Directions for this task
Copy out every line of the data that has the word "Biden" somewhere in it.

The data
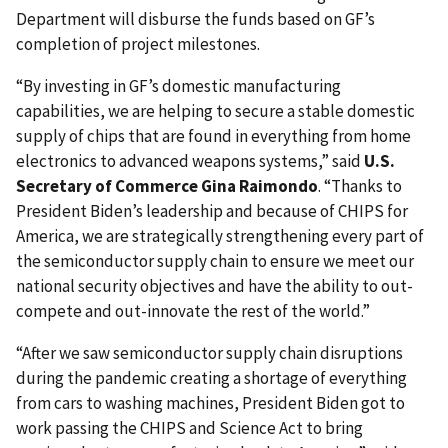
Department will disburse the funds based on GF’s
completion of project milestones.
“By investing in GF’s domestic manufacturing
capabilities, we are helping to secure a stable domestic
supply of chips that are found in everything from home
electronics to advanced weapons systems,” said
U.S.
Secretary of Commerce Gina Raimondo
. “Thanks to
President Biden’s leadership and because of CHIPS for
America, we are strategically strengthening every part of
the semiconductor supply chain to ensure we meet our
national security objectives and have the ability to out-
compete and out-innovate the rest of the world.”
“After we saw semiconductor supply chain disruptions
during the pandemic creating a shortage of everything
from cars to washing machines, President Biden got to
work passing the CHIPS and Science Act to bring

Finished task
President Biden’s leadership and because of CHIPS for
from cars to washing machines, President Biden got to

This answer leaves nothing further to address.